## [Input for this task]

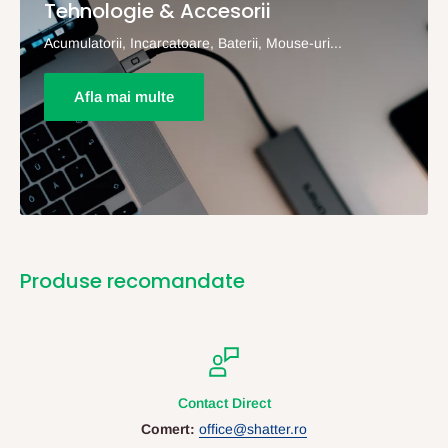
Tehnologie & Accesorii
Acumulatorii, Incarcatoare, Baterii, Mouse-uri...
Afla mai multe
Produse recomandate
Contact Direct
Comert:
office@shatter.ro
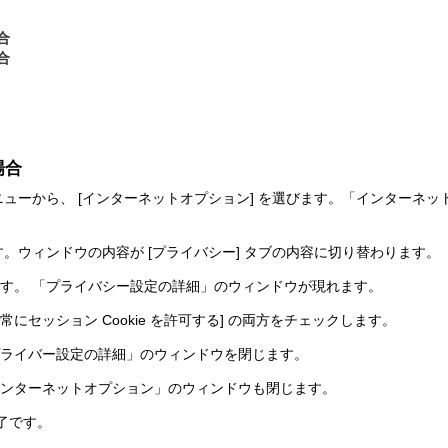
場合
場合
の場合
 の [ツール] メニューから、 [インターネットオプション] を選びます。「イン
す。ウィンドウの内容が [プライバシー] タブの内容に切り替わります。
ます。 「プライバシー設定の詳細」のウィンドウが現れます。
と [常にセッション Cookie を許可する] の両方をチェックします。
 「プライバー設定の詳細」のウィンドウを閉じます。
 「インターネットオプション」のウィンドウも閉じます。
ば完了です。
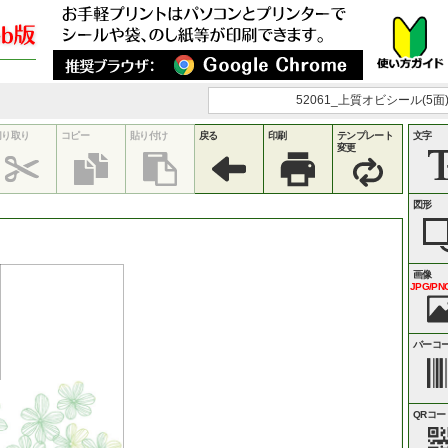
52061_上質オビシール(5面) 
切り取り
コピー
貼り付け
戻る
印刷
テンプレート
文字
変更
図形
画像
JPG/PNG
バーコ
QRコー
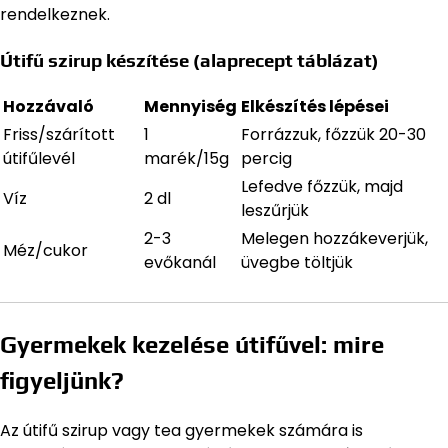
rendelkeznek.
Útifű szirup készítése (alaprecept táblázat)
Hozzávaló
Mennyiség
Elkészítés lépései
Friss/szárított
1
Forrázzuk, főzzük 20-30
útifűlevél
marék/15g
percig
Lefedve főzzük, majd
Víz
2 dl
leszűrjük
2-3
Melegen hozzákeverjük,
Méz/cukor
evőkanál
üvegbe töltjük
Gyermekek kezelése útifűvel: mire
figyeljünk?
Az útifű szirup vagy tea gyermekek számára is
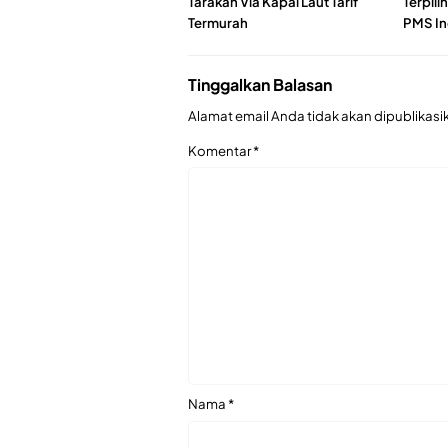
Tarakan Via Kapal Laut Tarif
Terpili
Termurah
PMS In
Tinggalkan Balasan
Alamat email Anda tidak akan dipublikasi
Komentar
*
Nama
*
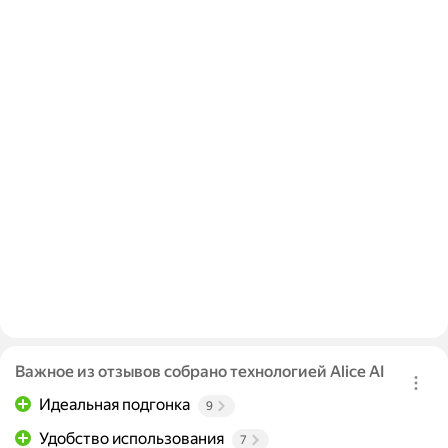
Важное из отзывов собрано технологией Alice AI
Идеальная подгонка
9
Удобство использования
7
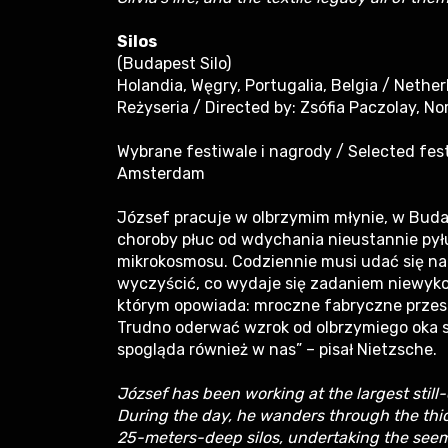
Silos
(Budapest Silo)
Holandia, Węgry, Portugalia, Belgia / Nethe
Reżyseria / Directed by: Zsófia Paczolay, N
Wybrane festiwale i nagrody / Selected fes
Amsterdam
József pracuje w olbrzymim młynie, w Budap
choroby płuc od wdychania nieustannie pyłu
mikrokosmosu. Codziennie musi udać się n
wyczyścić, co wydaje się zadaniem niewyko
którym opowiada: mroczne fabryczne przest
Trudno oderwać wzrok od olbrzymiego oka s
spogląda również w nas” – pisał Nietzsche.
József has been working at the largest still-
During the day, he wanders through the thick
25-meters-deep silos, undertaking the seem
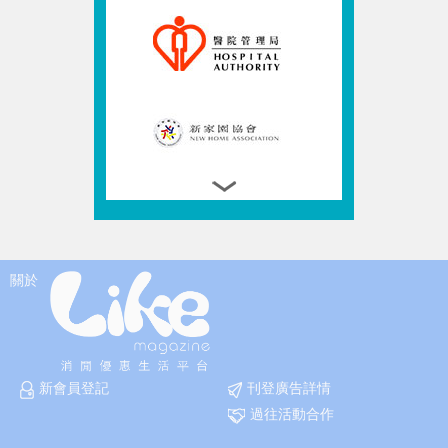
關於
新會員登記
刊登廣告詳情
過往活動合作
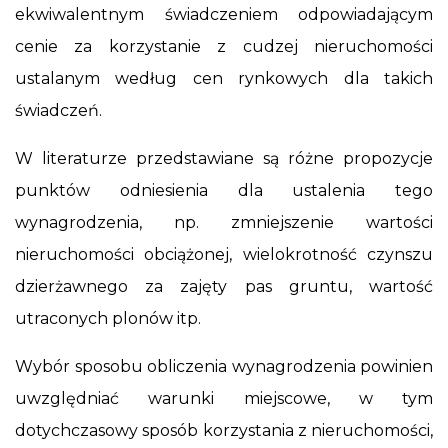
ekwiwalentnym świadczeniem odpowiadającym
cenie za korzystanie z cudzej nieruchomości
ustalanym według cen rynkowych dla takich
świadczeń.
W literaturze przedstawiane są różne propozycje
punktów odniesienia dla ustalenia tego
wynagrodzenia, np. zmniejszenie wartości
nieruchomości obciążonej, wielokrotność czynszu
dzierżawnego za zajęty pas gruntu, wartość
utraconych plonów itp.
Wybór sposobu obliczenia wynagrodzenia powinien
uwzględniać warunki miejscowe, w tym
dotychczasowy sposób korzystania z nieruchomości,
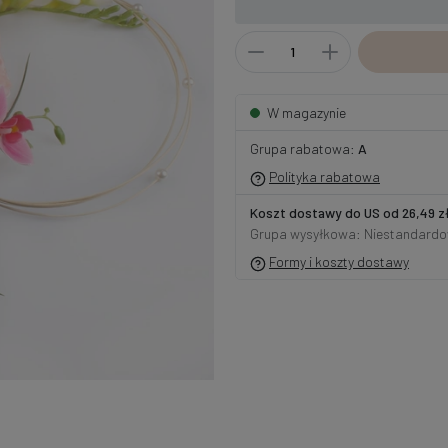
W magazynie
Grupa rabatowa:
A
Polityka rabatowa
Koszt dostawy do US od 26,49 z
Grupa wysyłkowa: Niestandard
Formy i koszty dostawy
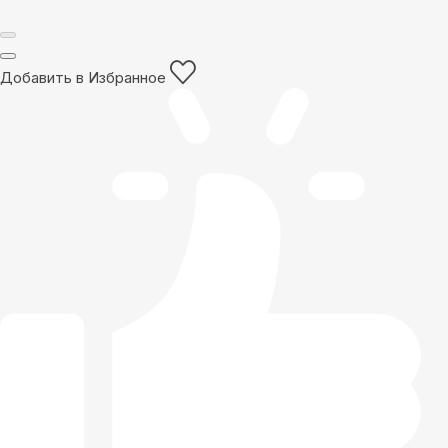
Добавить в Избранное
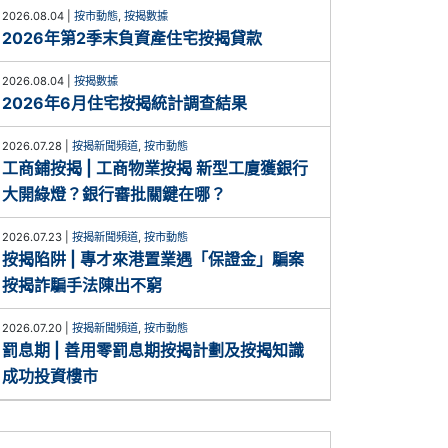
2026.08.04
|
按市動態
,
按揭數據
2026年第2季末負資產住宅按揭貸款
2026.08.04
|
按揭數據
2026年6月住宅按揭統計調查結果
2026.07.28
|
按揭新聞頻道
,
按市動態
工商鋪按揭 | 工商物業按揭 新型工廈獲銀行
大開綠燈？銀行審批關鍵在哪？
2026.07.23
|
按揭新聞頻道
,
按市動態
按揭陷阱 | 專才來港置業遇「保證金」騙案
按揭詐騙手法陳出不窮
2026.07.20
|
按揭新聞頻道
,
按市動態
罰息期 | 善用零罰息期按揭計劃及按揭知識
成功投資樓市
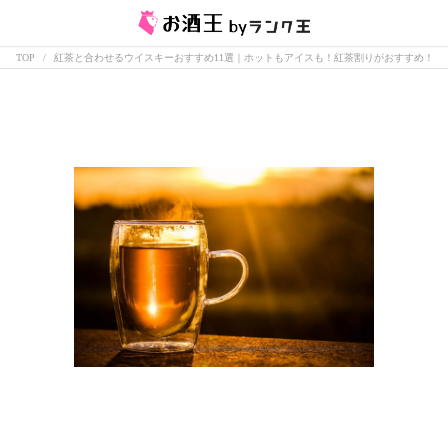
TOP
紅茶と合わせるウイスキーおすすめ11選｜ホットもアイスも！紅茶割りがおすすめ！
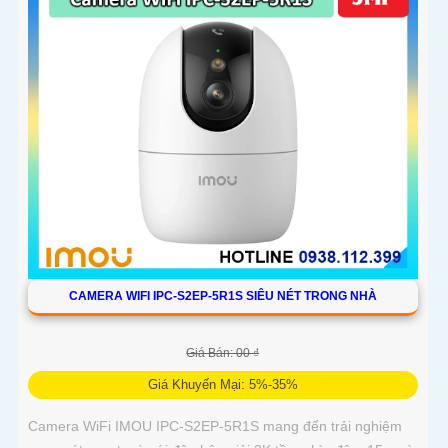
CAMERA WIFI IPC-S2EP-5R1S SIÊU NÉT TRONG NHÀ
Giá Bán: 00 ₫
Giá Khuyến Mại: 5%-35%
Camera WiFi IMOU IPC-S2EP-5R1S mang đến trải nghiệm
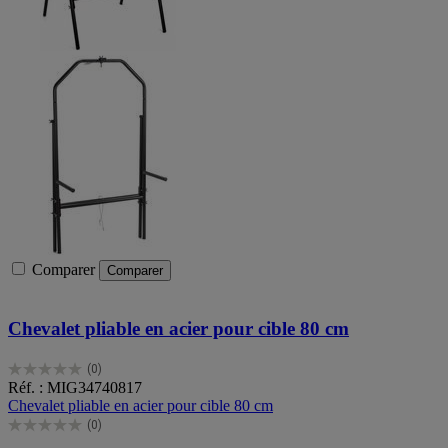
Comparer
Comparer
Chevalet pliable en acier pour cible 80 cm
(0)
0.0
Réf. : MIG34740817
sur
Chevalet pliable en acier pour cible 80 cm
5
(0)
étoiles.
0.0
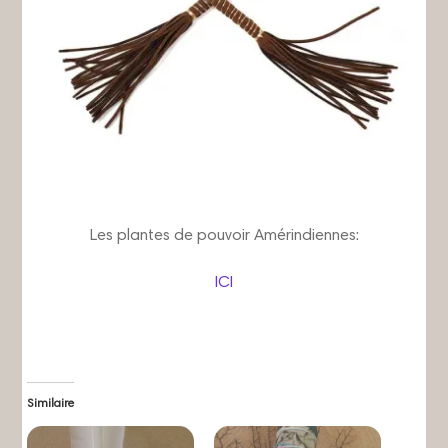
Les plantes de pouvoir Amérindiennes:
ICI
Similaire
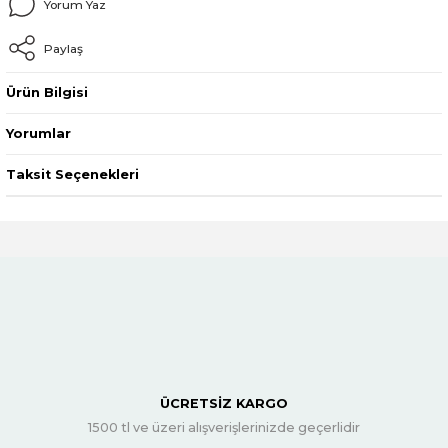
Yorum Yaz
Paylaş
Ürün Bilgisi
Yorumlar
Taksit Seçenekleri
ÜCRETSİZ KARGO
1500 tl ve üzeri alışverişlerinizde geçerlidir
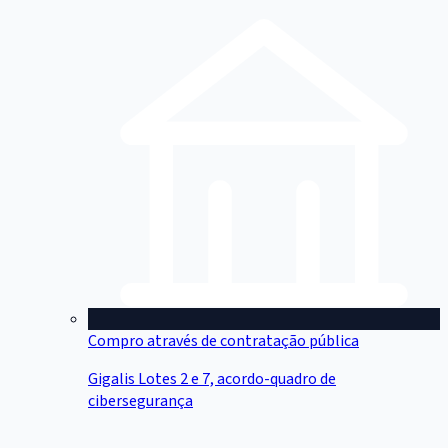
Compro através de contratação pública
Gigalis Lotes 2 e 7, acordo-quadro de
cibersegurança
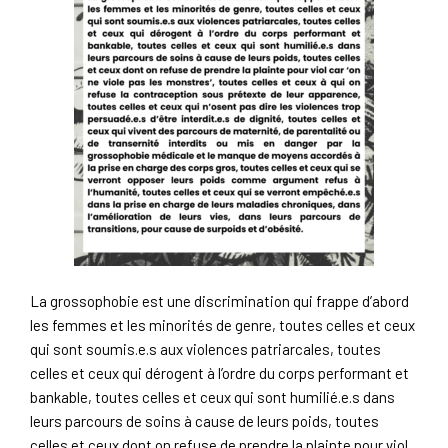
La grossophobie est une discrimination qui frappe d’abord
les femmes et les minorités de genre, toutes celles et ceux
qui sont soumis.e.s aux violences patriarcales, toutes
celles et ceux qui dérogent à l’ordre du corps performant et
bankable, toutes celles et ceux qui sont humilié.e.s dans
leurs parcours de soins à cause de leurs poids, toutes
celles et ceux dont on refuse de prendre la plainte pour viol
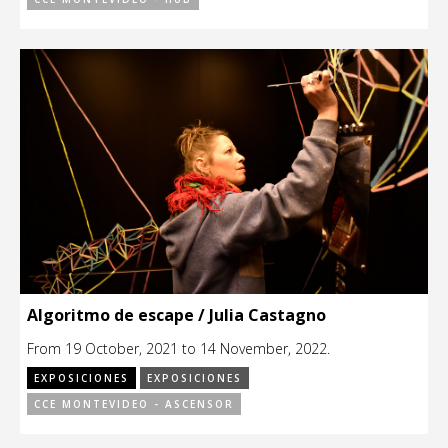
Algoritmo de escape / Julia Castagno
From 19 October, 2021 to 14 November, 2022.
EXPOSICIONES
EXPOSICIONES
CCE MONTEVIDEO - ASCENSOR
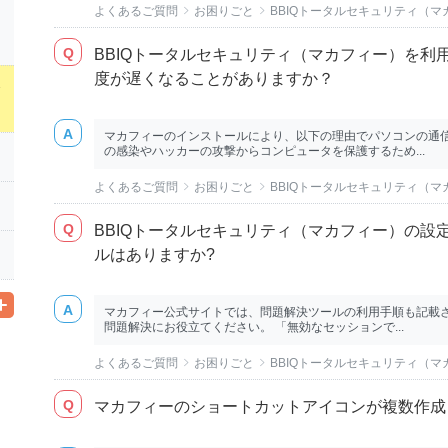
よくあるご質問
お困りごと
BBIQトータルセキュリティ（
BBIQトータルセキュリティ（マカフィー）を利
度が遅くなることがありますか？
ィ
マカフィーのインストールにより、以下の理由でパソコンの通信
の感染やハッカーの攻撃からコンピュータを保護するため...
よくあるご質問
お困りごと
BBIQトータルセキュリティ（
BBIQトータルセキュリティ（マカフィー）の設
ルはありますか?
マカフィー公式サイトでは、問題解決ツールの利用手順も記載さ
問題解決にお役立てください。 「無効なセッションで...
よくあるご質問
お困りごと
BBIQトータルセキュリティ（
マカフィーのショートカットアイコンが複数作成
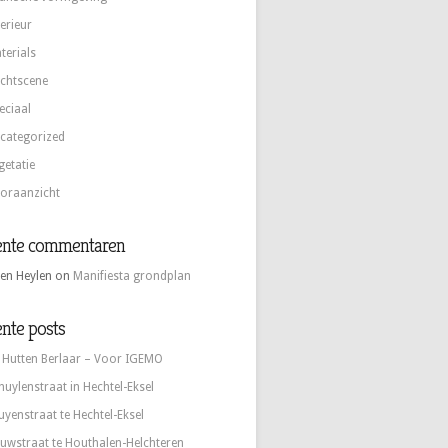
terieur
terials
chtscene
eciaal
categorized
getatie
oraanzicht
ente commentaren
en Heylen
on
Manifiesta grondplan
nte posts
 Hutten Berlaar – Voor IGEMO
huylenstraat in Hechtel-Eksel
uyenstraat te Hechtel-Eksel
uwstraat te Houthalen-Helchteren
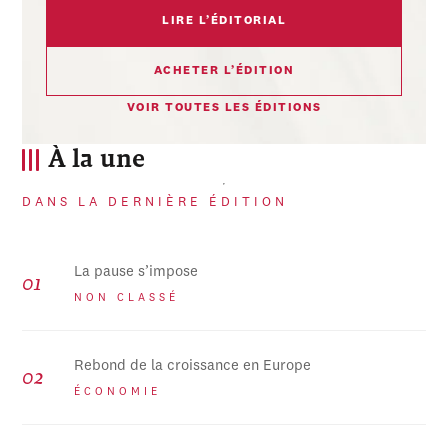
LIRE L’ÉDITORIAL
ACHETER L’ÉDITION
VOIR TOUTES LES ÉDITIONS
À la une
DANS LA DERNIÈRE ÉDITION
La pause s’impose
NON CLASSÉ
Rebond de la croissance en Europe
ÉCONOMIE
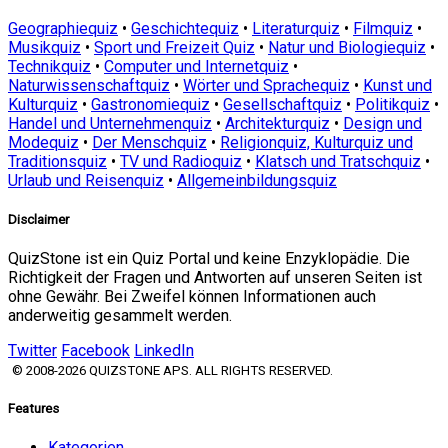
Geographiequiz
•
Geschichtequiz
•
Literaturquiz
•
Filmquiz
•
Musikquiz
•
Sport und Freizeit Quiz
•
Natur und Biologiequiz
•
Technikquiz
•
Computer und Internetquiz
•
Naturwissenschaftquiz
•
Wörter und Sprachequiz
•
Kunst und
Kulturquiz
•
Gastronomiequiz
•
Gesellschaftquiz
•
Politikquiz
•
Handel und Unternehmenquiz
•
Architekturquiz
•
Design und
Modequiz
•
Der Menschquiz
•
Religionquiz, Kulturquiz und
Traditionsquiz
•
TV und Radioquiz
•
Klatsch und Tratschquiz
•
Urlaub und Reisenquiz
•
Allgemeinbildungsquiz
Disclaimer
QuizStone ist ein Quiz Portal und keine Enzyklopädie. Die
Richtigkeit der Fragen und Antworten auf unseren Seiten ist
ohne Gewähr. Bei Zweifel können Informationen auch
anderweitig gesammelt werden.
Twitter
Facebook
LinkedIn
© 2008-2026 QUIZSTONE APS. ALL RIGHTS RESERVED.
Features
Kategorien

## [Work item]
Repeat the records above exactly. No pictures go into the repeat.

## [Written reply]
Tehnologie & Accesorii
Acumulatorii, Incarcatoare, Baterii, Mouse-uri...
Afla mai multe
Produse recomandate
Contact Direct
Comert:
office@shatter.ro
場合
場合
の場合
 の [ツール] メニューから、 [インターネットオプション] を選びます。「イン
す。ウィンドウの内容が [プライバシー] タブの内容に切り替わります。
ます。 「プライバシー設定の詳細」のウィンドウが現れます。
と [常にセッション Cookie を許可する] の両方をチェックします。
 「プライバー設定の詳細」のウィンドウを閉じます。
 「インターネットオプション」のウィンドウも閉じます。
ば完了です。
52061_上質オビシール(5面) 
切り取り
コピー
貼り付け
戻る
印刷
テンプレート
文字
変更
図形
画像
JPG/PNG
バーコ
QRコー
rendelkeznek.
Útifű szirup készítése (alaprecept táblázat)
Hozzávaló
Mennyiség
Elkészítés lépései
Friss/szárított
1
Forrázzuk, főzzük 20-30
útifűlevél
marék/15g
percig
Lefedve főzzük, majd
Víz
2 dl
leszűrjük
2-3
Melegen hozzákeverjük,
Méz/cukor
evőkanál
üvegbe töltjük
Gyermekek kezelése útifűvel: mire
figyeljünk?
Az útifű szirup vagy tea gyermekek számára is
Tarakan Via Kapal Laut Tarif
Terpili
Termurah
PMS In
Tinggalkan Balasan
Alamat email Anda tidak akan dipublikasi
Komentar
*
Nama
*
Важное из отзывов собрано технологией Alice AI
Идеальная подгонка
9
Удобство использования
7
Silos
(Budapest Silo)
Holandia, Węgry, Portugalia, Belgia / Nethe
Reżyseria / Directed by: Zsófia Paczolay, N
Wybrane festiwale i nagrody / Selected fes
Amsterdam
József pracuje w olbrzymim młynie, w Budap
choroby płuc od wdychania nieustannie pyłu
mikrokosmosu. Codziennie musi udać się n
wyczyścić, co wydaje się zadaniem niewyko
którym opowiada: mroczne fabryczne przest
Trudno oderwać wzrok od olbrzymiego oka s
spogląda również w nas” – pisał Nietzsche.
József has been working at the largest still-
During the day, he wanders through the thick
25-meters-deep silos, undertaking the seem
關於
新會員登記
刊登廣告詳情
過往活動合作
ekwiwalentnym świadczeniem odpowiadającym
cenie za korzystanie z cudzej nieruchomości
ustalanym według cen rynkowych dla takich
świadczeń.
W literaturze przedstawiane są różne propozycje
punktów odniesienia dla ustalenia tego
wynagrodzenia, np. zmniejszenie wartości
nieruchomości obciążonej, wielokrotność czynszu
dzierżawnego za zajęty pas gruntu, wartość
utraconych plonów itp.
Wybór sposobu obliczenia wynagrodzenia powinien
uwzględniać warunki miejscowe, w tym
dotychczasowy sposób korzystania z nieruchomości,
W magazynie
Grupa rabatowa:
A
Polityka rabatowa
Koszt dostawy do US od 26,49 z
Grupa wysyłkowa: Niestandard
Formy i koszty dostawy
Добавить в Избранное
2026.08.04
|
按市動態
,
按揭數據
2026年第2季末負資產住宅按揭貸款
2026.08.04
|
按揭數據
2026年6月住宅按揭統計調查結果
2026.07.28
|
按揭新聞頻道
,
按市動態
工商鋪按揭 | 工商物業按揭 新型工廈獲銀行
大開綠燈？銀行審批關鍵在哪？
2026.07.23
|
按揭新聞頻道
,
按市動態
按揭陷阱 | 專才來港置業遇「保證金」騙案
按揭詐騙手法陳出不窮
2026.07.20
|
按揭新聞頻道
,
按市動態
罰息期 | 善用零罰息期按揭計劃及按揭知識
成功投資樓市
TOP
紅茶と合わせるウイスキーおすすめ11選｜ホットもアイスも！紅茶割りがおすすめ！
CAMERA WIFI IPC-S2EP-5R1S SIÊU NÉT TRONG NHÀ
Giá Bán: 00 ₫
Giá Khuyến Mại: 5%-35%
Camera WiFi IMOU IPC-S2EP-5R1S mang đến trải nghiệm
Comparer
Comparer
Chevalet pliable en acier pour cible 80 cm
(0)
0.0
Réf. : MIG34740817
sur
Chevalet pliable en acier pour cible 80 cm
5
(0)
étoiles.
0.0
Les plantes de pouvoir Amérindiennes:
ICI
Similaire
Yorum Yaz
Paylaş
Ürün Bilgisi
Yorumlar
Taksit Seçenekleri
ÜCRETSİZ KARGO
1500 tl ve üzeri alışverişlerinizde geçerlidir
Compro através de contratação pública
Gigalis Lotes 2 e 7, acordo-quadro de
cibersegurança
La grossophobie est une discrimination qui frappe d’abord
les femmes et les minorités de genre, toutes celles et ceux
qui sont soumis.e.s aux violences patriarcales, toutes
celles et ceux qui dérogent à l’ordre du corps performant et
bankable, toutes celles et ceux qui sont humilié.e.s dans
leurs parcours de soins à cause de leurs poids, toutes
celles et ceux dont on refuse de prendre la plainte pour viol
Algoritmo de escape / Julia Castagno
From 19 October, 2021 to 14 November, 2022.
EXPOSICIONES
EXPOSICIONES
CCE MONTEVIDEO - ASCENSOR
よくあるご質問
お困りごと
BBIQトータルセキュリティ（
BBIQトータルセキュリティ（マカフィー）を利
度が遅くなることがありますか？
ィ
マカフィーのインストールにより、以下の理由でパソコンの通信
の感染やハッカーの攻撃からコンピュータを保護するため...
よくあるご質問
お困りごと
BBIQトータルセキュリティ（
BBIQトータルセキュリティ（マカフィー）の設
ルはありますか?
マカフィー公式サイトでは、問題解決ツールの利用手順も記載さ
問題解決にお役立てください。 「無効なセッションで...
よくあるご質問
お困りごと
BBIQトータルセキュリティ（
マカフィーのショートカットアイコンが複数作成
terieur
terials
chtscene
eciaal
categorized
getatie
oraanzicht
ente commentaren
en Heylen
on
Manifiesta grondplan
nte posts
 Hutten Berlaar – Voor IGEMO
huylenstraat in Hechtel-Eksel
uyenstraat te Hechtel-Eksel
uwstraat te Houthalen-Helchteren
LIRE L’ÉDITORIAL
ACHETER L’ÉDITION
VOIR TOUTES LES ÉDITIONS
À la une
DANS LA DERNIÈRE ÉDITION
La pause s’impose
NON CLASSÉ
Rebond de la croissance en Europe
ÉCONOMIE
Geographiequiz
•
Geschichtequiz
•
Literaturquiz
•
Filmquiz
•
Musikquiz
•
Sport und Freizeit Quiz
•
Natur und Biologiequiz
•
Technikquiz
•
Computer und Internetquiz
•
Naturwissenschaftquiz
•
Wörter und Sprachequiz
•
Kunst und
Kulturquiz
•
Gastronomiequiz
•
Gesellschaftquiz
•
Politikquiz
•
Handel und Unternehmenquiz
•
Architekturquiz
•
Design und
Modequiz
•
Der Menschquiz
•
Religionquiz, Kulturquiz und
Traditionsquiz
•
TV und Radioquiz
•
Klatsch und Tratschquiz
•
Urlaub und Reisenquiz
•
Allgemeinbildungsquiz
Disclaimer
QuizStone ist ein Quiz Portal und keine Enzyklopädie. Die
Richtigkeit der Fragen und Antworten auf unseren Seiten ist
ohne Gewähr. Bei Zweifel können Informationen auch
anderweitig gesammelt werden.
Twitter
Facebook
LinkedIn
© 2008-2026 QUIZSTONE APS. ALL RIGHTS RESERVED.
Features
Kategorien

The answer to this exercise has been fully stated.